Work request: Output the entire listing without altering anything.

Records for this exercise:
------------------------------------------------
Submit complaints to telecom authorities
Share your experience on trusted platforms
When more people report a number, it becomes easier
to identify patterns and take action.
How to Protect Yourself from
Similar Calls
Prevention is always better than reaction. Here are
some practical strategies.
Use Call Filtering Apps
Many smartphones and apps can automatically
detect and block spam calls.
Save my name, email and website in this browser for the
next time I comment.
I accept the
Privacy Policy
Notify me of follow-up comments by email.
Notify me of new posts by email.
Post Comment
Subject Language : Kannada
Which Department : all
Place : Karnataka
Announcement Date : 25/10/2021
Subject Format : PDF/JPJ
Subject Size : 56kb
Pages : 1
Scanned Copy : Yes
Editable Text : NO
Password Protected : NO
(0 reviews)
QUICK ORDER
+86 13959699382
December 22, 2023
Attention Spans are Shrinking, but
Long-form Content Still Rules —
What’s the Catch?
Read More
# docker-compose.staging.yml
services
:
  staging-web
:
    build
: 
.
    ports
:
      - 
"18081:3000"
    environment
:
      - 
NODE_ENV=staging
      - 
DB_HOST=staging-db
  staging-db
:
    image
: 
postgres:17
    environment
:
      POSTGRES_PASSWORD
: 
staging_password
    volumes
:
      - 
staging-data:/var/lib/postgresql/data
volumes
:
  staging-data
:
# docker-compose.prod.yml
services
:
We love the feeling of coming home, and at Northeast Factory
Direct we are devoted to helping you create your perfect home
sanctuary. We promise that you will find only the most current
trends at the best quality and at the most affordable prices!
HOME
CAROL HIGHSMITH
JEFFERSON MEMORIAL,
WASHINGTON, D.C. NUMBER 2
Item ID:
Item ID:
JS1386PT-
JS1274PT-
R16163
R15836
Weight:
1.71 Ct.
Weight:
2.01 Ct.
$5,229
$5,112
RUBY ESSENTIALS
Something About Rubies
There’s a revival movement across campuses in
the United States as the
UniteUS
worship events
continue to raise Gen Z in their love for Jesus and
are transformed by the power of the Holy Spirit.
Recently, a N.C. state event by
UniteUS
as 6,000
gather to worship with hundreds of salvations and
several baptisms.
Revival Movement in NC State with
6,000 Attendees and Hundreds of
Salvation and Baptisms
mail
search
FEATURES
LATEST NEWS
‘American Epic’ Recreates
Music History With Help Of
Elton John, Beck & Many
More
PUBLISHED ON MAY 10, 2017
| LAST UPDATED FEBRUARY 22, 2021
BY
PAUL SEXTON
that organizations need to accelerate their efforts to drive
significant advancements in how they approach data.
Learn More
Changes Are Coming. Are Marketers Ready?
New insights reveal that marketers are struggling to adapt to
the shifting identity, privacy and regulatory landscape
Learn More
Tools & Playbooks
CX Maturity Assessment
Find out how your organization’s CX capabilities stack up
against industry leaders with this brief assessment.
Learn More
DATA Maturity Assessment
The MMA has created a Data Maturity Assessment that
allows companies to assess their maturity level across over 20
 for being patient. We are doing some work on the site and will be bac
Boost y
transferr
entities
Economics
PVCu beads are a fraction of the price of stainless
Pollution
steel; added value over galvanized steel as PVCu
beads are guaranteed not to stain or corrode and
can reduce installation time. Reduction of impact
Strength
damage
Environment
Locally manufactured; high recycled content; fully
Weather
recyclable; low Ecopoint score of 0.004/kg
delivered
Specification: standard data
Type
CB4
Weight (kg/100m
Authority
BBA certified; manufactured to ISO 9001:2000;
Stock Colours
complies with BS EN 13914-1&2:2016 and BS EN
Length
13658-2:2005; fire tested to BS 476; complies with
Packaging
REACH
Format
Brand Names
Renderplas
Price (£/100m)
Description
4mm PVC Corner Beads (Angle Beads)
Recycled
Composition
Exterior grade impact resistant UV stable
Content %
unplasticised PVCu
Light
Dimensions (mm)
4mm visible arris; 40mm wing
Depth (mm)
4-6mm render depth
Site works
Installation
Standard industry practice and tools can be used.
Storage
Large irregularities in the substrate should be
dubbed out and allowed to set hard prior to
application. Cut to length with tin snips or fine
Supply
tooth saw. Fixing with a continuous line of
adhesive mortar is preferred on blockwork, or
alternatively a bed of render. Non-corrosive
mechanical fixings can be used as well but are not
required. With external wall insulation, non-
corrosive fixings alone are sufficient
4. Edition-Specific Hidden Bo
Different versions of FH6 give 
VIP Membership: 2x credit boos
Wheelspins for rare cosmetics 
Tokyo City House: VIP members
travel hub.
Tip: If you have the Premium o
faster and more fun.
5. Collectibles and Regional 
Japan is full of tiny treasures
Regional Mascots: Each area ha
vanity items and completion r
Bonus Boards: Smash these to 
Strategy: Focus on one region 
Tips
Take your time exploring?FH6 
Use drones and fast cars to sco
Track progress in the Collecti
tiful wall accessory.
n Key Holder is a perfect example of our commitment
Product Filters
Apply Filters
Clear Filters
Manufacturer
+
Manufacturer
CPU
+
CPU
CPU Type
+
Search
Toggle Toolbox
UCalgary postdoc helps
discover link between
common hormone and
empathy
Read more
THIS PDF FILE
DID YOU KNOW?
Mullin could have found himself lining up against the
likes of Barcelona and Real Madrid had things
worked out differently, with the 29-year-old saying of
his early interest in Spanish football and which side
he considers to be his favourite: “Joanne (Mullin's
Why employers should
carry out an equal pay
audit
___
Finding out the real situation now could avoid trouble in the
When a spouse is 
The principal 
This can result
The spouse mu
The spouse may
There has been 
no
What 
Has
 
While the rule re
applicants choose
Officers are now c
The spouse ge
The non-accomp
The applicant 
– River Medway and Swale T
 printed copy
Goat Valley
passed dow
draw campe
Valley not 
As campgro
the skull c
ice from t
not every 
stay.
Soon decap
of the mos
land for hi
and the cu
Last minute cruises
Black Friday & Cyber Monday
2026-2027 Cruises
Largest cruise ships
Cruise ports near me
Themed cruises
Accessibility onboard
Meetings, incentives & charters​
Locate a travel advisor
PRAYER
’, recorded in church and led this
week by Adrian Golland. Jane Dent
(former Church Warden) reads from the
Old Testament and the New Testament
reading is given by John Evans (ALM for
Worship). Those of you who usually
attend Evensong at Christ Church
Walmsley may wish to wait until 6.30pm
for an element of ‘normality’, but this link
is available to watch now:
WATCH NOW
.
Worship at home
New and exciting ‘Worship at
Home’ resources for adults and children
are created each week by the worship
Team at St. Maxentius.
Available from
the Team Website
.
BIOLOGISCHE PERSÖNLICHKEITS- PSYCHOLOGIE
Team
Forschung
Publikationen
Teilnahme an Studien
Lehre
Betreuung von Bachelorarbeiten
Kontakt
------------------------------------------------
Exercise response:
Submit complaints to telecom authorities
Share your experience on trusted platforms
When more people report a number, it becomes easier
to identify patterns and take action.
How to Protect Yourself from
Similar Calls
Prevention is always better than reaction. Here are
some practical strategies.
Use Call Filtering Apps
Many smartphones and apps can automatically
detect and block spam calls.
Save my name, email and website in this browser for the
next time I comment.
I accept the
Privacy Policy
Notify me of follow-up comments by email.
Notify me of new posts by email.
Post Comment
Subject Language : Kannada
Which Department : all
Place : Karnataka
Announcement Date : 25/10/2021
Subject Format : PDF/JPJ
Subject Size : 56kb
Pages : 1
Scanned Copy : Yes
Editable Text : NO
Password Protected : NO
(0 reviews)
QUICK ORDER
+86 13959699382
December 22, 2023
Attention Spans are Shrinking, but
Long-form Content Still Rules —
What’s the Catch?
Read More
# docker-compose.staging.yml
services
:
  staging-web
:
    build
: 
.
    ports
:
      - 
"18081:3000"
    environment
:
      - 
NODE_ENV=staging
      - 
DB_HOST=staging-db
  staging-db
:
    image
: 
postgres:17
    environment
:
      POSTGRES_PASSWORD
: 
staging_password
    volumes
:
      - 
staging-data:/var/lib/postgresql/data
volumes
:
  staging-data
:
# docker-compose.prod.yml
services
:
We love the feeling of coming home, and at Northeast Factory
Direct we are devoted to helping you create your perfect home
sanctuary. We promise that you will find only the most current
trends at the best quality and at the most affordable prices!
HOME
CAROL HIGHSMITH
JEFFERSON MEMORIAL,
WASHINGTON, D.C. NUMBER 2
Item ID:
Item ID:
JS1386PT-
JS1274PT-
R16163
R15836
Weight:
1.71 Ct.
Weight:
2.01 Ct.
$5,229
$5,112
RUBY ESSENTIALS
Something About Rubies
There’s a revival movement across campuses in
the United States as the
UniteUS
worship events
continue to raise Gen Z in their love for Jesus and
are transformed by the power of the Holy Spirit.
Recently, a N.C. state event by
UniteUS
as 6,000
gather to worship with hundreds of salvations and
several baptisms.
Revival Movement in NC State with
6,000 Attendees and Hundreds of
Salvation and Baptisms
mail
search
FEATURES
LATEST NEWS
‘American Epic’ Recreates
Music History With Help Of
Elton John, Beck & Many
More
PUBLISHED ON MAY 10, 2017
| LAST UPDATED FEBRUARY 22, 2021
BY
PAUL SEXTON
that organizations need to accelerate their efforts to drive
significant advancements in how they approach data.
Learn More
Changes Are Coming. Are Marketers Ready?
New insights reveal that marketers are struggling to adapt to
the shifting identity, privacy and regulatory landscape
Learn More
Tools & Playbooks
CX Maturity Assessment
Find out how your organization’s CX capabilities stack up
against industry leaders with this brief assessment.
Learn More
DATA Maturity Assessment
The MMA has created a Data Maturity Assessment that
allows companies to assess their maturity level across over 20
 for being patient. We are doing some work on the site and will be bac
Boost y
transferr
entities
Economics
PVCu beads are a fraction of the price of stainless
Pollution
steel; added value over galvanized steel as PVCu
beads are guaranteed not to stain or corrode and
can reduce installation time. Reduction of impact
Strength
damage
Environment
Locally manufactured; high recycled content; fully
Weather
recyclable; low Ecopoint score of 0.004/kg
delivered
Specification: standard data
Type
CB4
Weight (kg/100m
Authority
BBA certified; manufactured to ISO 9001:2000;
Stock Colours
complies with BS EN 13914-1&2:2016 and BS EN
Length
13658-2:2005; fire tested to BS 476; complies with
Packaging
REACH
Format
Brand Names
Renderplas
Price (£/100m)
Description
4mm PVC Corner Beads (Angle Beads)
Recycled
Composition
Exterior grade impact resistant UV stable
Content %
unplasticised PVCu
Light
Dimensions (mm)
4mm visible arris; 40mm wing
Depth (mm)
4-6mm render depth
Site works
Installation
Standard industry practice and tools can be used.
Storage
Large irregularities in the substrate should be
dubbed out and allowed to set hard prior to
application. Cut to length with tin snips or fine
Supply
tooth saw. Fixing with a continuous line of
adhesive mortar is preferred on blockwork, or
alternatively a bed of render. Non-corrosive
mechanical fixings can be used as well but are not
required. With external wall insulation, non-
corrosive fixings alone are sufficient
4. Edition-Specific Hidden Bo
Different versions of FH6 give 
VIP Membership: 2x credit boos
Wheelspins for rare cosmetics 
Tokyo City House: VIP members
travel hub.
Tip: If you have the Premium o
faster and more fun.
5. Collectibles and Regional 
Japan is full of tiny treasures
Regional Mascots: Each area ha
vanity items and completion r
Bonus Boards: Smash these to 
Strategy: Focus on one region 
Tips
Take your time exploring?FH6 
Use drones and fast cars to sco
Track progress in the Collecti
tiful wall accessory.
n Key Holder is a perfect example of our commitment
Product Filters
Apply Filters
Clear Filters
Manufacturer
+
Manufacturer
CPU
+
CPU
CPU Type
+
Search
Toggle Toolbox
UCalgary postdoc helps
discover link between
common hormone and
empathy
Read more
THIS PDF FILE
DID YOU KNOW?
Mullin could have found himself lining up against the
likes of Barcelona and Real Madrid had things
worked out differently, with the 29-year-old saying of
his early interest in Spanish football and which side
he considers to be his favourite: “Joanne (Mullin's
Why employers should
carry out an equal pay
audit
___
Finding out the real situation now could avoid trouble in the
When a spouse is 
The principal 
This can result
The spouse mu
The spouse may
There has been 
no
What 
Has
 
While the rule re
applicants choose
Officers are now c
The spouse ge
The non-accomp
The applicant 
– River Medway and Swale T
 printed copy
Goat Valley
passed dow
draw campe
Valley not 
As campgro
the skull c
ice from t
not every 
stay.
Soon decap
of the mos
land for hi
and the cu
Last minute cruises
Black Friday & Cyber Monday
2026-2027 Cruises
Largest cruise ships
Cruise ports near me
Themed cruises
Accessibility onboard
Meetings, incentives & charters​
Locate a travel advisor
PRAYER
’, recorded in church and led this
week by Adrian Golland. Jane Dent
(former Church Warden) reads from the
Old Testament and the New Testament
reading is given by John Evans (ALM for
Worship). Those of you who usually
attend Evensong at Christ Church
Walmsley may wish to wait until 6.30pm
for an element of ‘normality’, but this link
is available to watch now:
WATCH NOW
.
Worship at home
New and exciting ‘Worship at
Home’ resources for adults and children
are created each week by the worship
Team at St. Maxentius.
Available from
the Team Website
.
BIOLOGISCHE PERSÖNLICHKEITS- PSYCHOLOGIE
Team
Forschung
Publikationen
Teilnahme an Studien
Lehre
Betreuung von Bachelorarbeiten
Kontakt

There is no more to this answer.